Meta’s New AI Tool for Science, Galactica, Fails to Impress Scientists.
Meta, the company that used to be called Facebook, has launched a new artificial intelligence tool called Galactica, which is supposed to help scientists with various tasks. But the tool has been met with harsh criticism from the scientific community, and Meta has removed the public demo that it had invited everyone to try.
Meta’s mistake—and its arrogance—show once again that Big Tech does not understand the serious limitations of large language models. These are types of artificial intelligence that can generate text, images, designs or code based on a simple request. Many studies have shown the flaws of this technology, such as its tendency to reproduce bias and make false claims. But Meta and other companies working on large language models, such as Google, have ignored these findings.
Galactica is a large language model for science, trained on 48 million examples of scientific texts, such as articles, websites, textbooks, lecture notes, and encyclopedias. Meta claimed that its model could help researchers and students by doing things like “summarizing academic papers, solving math problems, generating Wiki articles, writing scientific code, annotating molecules and proteins, and more.” But the tool quickly proved to be unreliable and inaccurate. Like all language models, Galactica is a dumb bot that cannot tell truth from fiction. Within hours, scientists were exposing its faulty and biased results on social media.
“I am both amazed and unsurprised by this new attempt,” says Chirag Shah at the University of Washington, who studies search technologies. “When they show these things, they look so amazing, magical, and smart. But people still don’t seem to realize that in principle these things can’t work the way we hype them up to.” Meta did not explain why it had taken down the demo, but referred MIT Technology Review to a tweet that says: “Thank you everyone for trying the Galactica model demo. We appreciate the feedback we have received so far from the community, and have paused the demo for now. Our models are available for researchers who want to learn more about the work and reproduce results in the paper.”
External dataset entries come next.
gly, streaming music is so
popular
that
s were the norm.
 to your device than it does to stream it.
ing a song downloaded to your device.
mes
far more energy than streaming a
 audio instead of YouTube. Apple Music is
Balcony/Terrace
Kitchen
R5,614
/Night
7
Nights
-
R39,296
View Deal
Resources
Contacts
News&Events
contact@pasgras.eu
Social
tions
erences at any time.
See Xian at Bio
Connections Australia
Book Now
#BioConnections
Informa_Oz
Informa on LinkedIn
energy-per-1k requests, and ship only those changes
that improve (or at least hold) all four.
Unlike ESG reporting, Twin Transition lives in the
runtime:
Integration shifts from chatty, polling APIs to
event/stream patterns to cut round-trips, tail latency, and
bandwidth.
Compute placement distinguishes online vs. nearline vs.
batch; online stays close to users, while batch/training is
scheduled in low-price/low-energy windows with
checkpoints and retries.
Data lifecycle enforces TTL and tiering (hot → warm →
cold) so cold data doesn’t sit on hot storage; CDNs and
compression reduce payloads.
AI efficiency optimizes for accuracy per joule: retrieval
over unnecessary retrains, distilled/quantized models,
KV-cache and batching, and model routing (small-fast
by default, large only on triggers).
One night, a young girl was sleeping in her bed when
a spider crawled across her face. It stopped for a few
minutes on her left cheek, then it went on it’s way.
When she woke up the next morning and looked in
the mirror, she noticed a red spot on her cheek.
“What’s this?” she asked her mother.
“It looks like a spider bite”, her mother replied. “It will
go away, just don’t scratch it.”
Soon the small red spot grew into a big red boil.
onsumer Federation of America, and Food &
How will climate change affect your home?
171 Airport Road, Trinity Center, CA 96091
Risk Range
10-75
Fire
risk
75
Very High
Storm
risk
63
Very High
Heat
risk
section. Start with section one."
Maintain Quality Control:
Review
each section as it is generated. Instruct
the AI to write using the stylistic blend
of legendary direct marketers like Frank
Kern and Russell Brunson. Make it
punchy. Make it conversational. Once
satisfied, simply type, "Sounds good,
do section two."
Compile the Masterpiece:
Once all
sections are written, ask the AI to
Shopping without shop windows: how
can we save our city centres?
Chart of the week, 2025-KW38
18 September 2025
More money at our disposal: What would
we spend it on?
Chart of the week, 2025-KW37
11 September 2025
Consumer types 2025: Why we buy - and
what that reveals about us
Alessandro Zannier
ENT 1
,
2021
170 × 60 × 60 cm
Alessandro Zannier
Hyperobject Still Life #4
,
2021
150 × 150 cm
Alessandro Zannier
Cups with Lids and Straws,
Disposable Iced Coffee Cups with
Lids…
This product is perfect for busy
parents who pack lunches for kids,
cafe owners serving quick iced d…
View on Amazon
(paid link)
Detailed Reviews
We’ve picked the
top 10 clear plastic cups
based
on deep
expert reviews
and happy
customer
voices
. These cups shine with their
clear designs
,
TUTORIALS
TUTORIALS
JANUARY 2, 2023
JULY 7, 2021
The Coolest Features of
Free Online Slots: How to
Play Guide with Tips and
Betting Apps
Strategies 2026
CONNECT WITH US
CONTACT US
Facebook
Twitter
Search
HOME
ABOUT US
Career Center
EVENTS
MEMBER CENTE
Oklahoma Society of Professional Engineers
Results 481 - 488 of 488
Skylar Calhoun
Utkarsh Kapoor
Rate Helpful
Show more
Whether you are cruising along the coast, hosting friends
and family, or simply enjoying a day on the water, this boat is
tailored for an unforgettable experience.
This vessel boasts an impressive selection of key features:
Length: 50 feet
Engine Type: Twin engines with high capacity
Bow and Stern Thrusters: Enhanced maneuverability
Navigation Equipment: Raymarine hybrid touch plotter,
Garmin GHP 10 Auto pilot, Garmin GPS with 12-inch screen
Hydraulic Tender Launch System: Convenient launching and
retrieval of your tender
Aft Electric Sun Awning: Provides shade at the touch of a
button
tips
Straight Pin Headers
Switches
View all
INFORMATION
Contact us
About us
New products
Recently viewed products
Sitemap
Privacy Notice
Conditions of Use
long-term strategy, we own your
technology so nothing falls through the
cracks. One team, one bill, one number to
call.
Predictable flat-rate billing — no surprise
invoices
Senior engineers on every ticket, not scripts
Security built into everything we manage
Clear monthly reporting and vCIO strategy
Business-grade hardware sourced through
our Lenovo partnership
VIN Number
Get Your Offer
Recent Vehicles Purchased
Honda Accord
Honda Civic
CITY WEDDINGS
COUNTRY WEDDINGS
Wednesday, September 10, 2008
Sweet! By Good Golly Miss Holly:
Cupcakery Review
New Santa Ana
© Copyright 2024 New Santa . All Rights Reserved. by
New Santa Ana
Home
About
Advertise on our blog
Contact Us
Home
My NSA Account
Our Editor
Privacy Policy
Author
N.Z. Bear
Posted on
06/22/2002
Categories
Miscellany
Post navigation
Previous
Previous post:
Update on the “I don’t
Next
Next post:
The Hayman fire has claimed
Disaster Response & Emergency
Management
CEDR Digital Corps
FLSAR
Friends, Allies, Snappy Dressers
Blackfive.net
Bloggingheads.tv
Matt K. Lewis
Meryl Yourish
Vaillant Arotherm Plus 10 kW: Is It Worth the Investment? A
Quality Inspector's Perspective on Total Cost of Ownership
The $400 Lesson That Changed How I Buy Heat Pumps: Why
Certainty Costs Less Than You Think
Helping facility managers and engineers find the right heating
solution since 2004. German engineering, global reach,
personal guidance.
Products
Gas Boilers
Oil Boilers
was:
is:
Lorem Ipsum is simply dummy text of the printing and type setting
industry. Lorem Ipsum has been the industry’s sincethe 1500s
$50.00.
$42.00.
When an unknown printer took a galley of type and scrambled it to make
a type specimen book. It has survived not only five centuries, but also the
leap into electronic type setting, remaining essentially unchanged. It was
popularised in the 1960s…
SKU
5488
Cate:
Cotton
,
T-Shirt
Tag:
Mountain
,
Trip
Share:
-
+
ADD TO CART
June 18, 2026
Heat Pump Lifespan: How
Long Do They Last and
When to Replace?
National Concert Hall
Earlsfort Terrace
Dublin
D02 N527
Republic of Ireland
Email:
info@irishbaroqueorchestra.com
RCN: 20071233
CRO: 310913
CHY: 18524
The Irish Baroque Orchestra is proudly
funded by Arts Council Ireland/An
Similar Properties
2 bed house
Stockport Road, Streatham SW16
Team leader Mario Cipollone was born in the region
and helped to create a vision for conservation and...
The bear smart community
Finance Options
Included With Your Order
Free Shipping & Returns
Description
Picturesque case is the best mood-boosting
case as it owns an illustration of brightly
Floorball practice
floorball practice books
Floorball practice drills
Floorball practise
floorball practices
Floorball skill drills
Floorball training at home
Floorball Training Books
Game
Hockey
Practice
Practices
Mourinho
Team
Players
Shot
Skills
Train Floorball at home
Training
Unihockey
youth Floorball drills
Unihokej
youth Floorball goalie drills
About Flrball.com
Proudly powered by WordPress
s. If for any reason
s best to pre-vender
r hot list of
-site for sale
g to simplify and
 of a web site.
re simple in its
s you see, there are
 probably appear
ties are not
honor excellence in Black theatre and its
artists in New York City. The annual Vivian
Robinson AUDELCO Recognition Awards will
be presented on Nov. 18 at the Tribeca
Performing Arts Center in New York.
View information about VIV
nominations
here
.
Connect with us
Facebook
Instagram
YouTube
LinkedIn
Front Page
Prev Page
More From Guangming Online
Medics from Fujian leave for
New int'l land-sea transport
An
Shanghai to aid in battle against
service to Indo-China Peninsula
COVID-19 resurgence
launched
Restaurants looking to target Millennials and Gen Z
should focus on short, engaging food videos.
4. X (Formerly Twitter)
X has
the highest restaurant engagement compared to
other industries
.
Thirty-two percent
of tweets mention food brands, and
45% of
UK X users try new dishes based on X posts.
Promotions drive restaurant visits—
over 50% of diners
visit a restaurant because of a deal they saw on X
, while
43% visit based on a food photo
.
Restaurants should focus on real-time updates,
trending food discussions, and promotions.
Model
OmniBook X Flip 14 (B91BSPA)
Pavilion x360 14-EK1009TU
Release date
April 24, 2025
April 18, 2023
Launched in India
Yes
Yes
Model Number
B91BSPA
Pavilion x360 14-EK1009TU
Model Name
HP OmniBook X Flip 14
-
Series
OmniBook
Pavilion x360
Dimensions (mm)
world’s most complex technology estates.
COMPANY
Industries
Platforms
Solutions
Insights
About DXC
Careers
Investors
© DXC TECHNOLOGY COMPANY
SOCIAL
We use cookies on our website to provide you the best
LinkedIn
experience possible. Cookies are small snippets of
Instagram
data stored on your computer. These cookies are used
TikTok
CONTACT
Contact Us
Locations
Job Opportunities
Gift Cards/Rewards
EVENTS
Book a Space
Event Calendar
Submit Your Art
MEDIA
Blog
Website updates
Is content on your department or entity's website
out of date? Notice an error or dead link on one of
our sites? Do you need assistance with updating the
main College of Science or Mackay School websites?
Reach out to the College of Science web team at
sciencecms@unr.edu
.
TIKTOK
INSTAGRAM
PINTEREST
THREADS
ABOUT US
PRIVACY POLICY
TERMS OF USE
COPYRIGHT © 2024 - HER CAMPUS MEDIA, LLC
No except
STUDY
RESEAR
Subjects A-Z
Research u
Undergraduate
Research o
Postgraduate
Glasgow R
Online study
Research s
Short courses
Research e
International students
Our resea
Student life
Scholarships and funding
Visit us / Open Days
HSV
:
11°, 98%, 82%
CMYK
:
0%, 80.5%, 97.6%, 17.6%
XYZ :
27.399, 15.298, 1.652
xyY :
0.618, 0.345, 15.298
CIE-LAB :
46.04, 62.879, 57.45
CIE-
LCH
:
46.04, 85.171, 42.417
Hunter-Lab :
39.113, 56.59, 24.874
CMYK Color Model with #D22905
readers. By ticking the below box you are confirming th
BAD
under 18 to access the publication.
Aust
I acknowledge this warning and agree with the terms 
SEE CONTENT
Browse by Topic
One of the main problems with Galactica is that it cannot distinguish between true and false statements, which is essential for a language model that is supposed to generate scientific text. People found that it invented fake papers (sometimes naming real authors), and created wiki articles about bears in space as easily as ones about protein complexes and the speed of light. It’s easy to spot nonsense when it involves space bears, but harder with a topic users may not be familiar with. Many scientists rejected the tool. Michael Black, director at the Max Planck Institute for Intelligent Systems in Germany, who works on deep learning, tweeted: “In all cases, it was wrong or biased but sounded right and authoritative. I think it’s dangerous.” Even those who were more positive had clear warnings: “Excited to see where this is going!” tweeted Miles Cranmer, an astrophysicist at Princeton. “You should never keep the output verbatim or trust it. Basically, treat it like an advanced Google search of (sketchy) secondary sources!” Galactica also has problematic gaps in what it can handle. When asked to generate text on certain topics, such as “racism” and “AIDS,” the model responded with: “Sorry, your query didn’t pass our content filters. Try again and keep in mind this is a scientific language model.”
The Meta team behind Galactica argues that language models are better than search engines. “We believe this will be the next interface for how humans access scientific knowledge,” the researchers write. This is because language models can “potentially store, combine, and reason about” information. But that “potentially” is crucial. It’s a coded admission that language models cannot yet do all these things. And they may never be able to.
Some experts doubt that language models have any real knowledge beyond their skill to produce strings of words that match patterns in a probabilistic way. Shah, for example, says: “Language models are not really knowledgeable beyond their ability to capture patterns of strings of words and spit them out in a probabilistic manner.” Gary Marcus, another critic of deep learning and a cognitive scientist at New York University, wrote in a Substack post titled “A Few Words About Bullshit,” that the text generation ability of large language models is just “a superlative feat of statistics.” But Meta is not alone in believing that language models could be the future of information retrieval. Google has also been developing and promoting language models, such as LaMDA, as a new way to search for information. The idea is appealing. But it is also dangerous and misleading to imply that the text generated by such models will always be reliable and accurate, as Meta seemed to do when it launched Galactica. It was a mistake. And it was not only a mistake by Meta’s marketing team. Yann LeCun, a Turing Award winner and Meta’s chief scientist, also supported Galactica until the end. He tweeted on the day of its release: “Type a text and Galactica will generate a paper with relevant references, formulas, and everything.” Three days later, he tweeted: “Galactica demo is off line for now. It’s no longer possible to have some fun by casually misusing it. Happy?” This is not as bad as what happened to Microsoft in 2016, when it launched a chatbot called Tay on Twitter and had to shut it down 16 hours later because Twitter users turned it into a racist, homophobic sexbot. But Meta’s handling of Galactica shows a similar lack of foresight. “Big tech companies keep doing this—and mark my words, they will not stop—because they can,” says Shah. “And they feel like they must—otherwise someone else might. They think that this is the future of information access, even if nobody asked for that future.”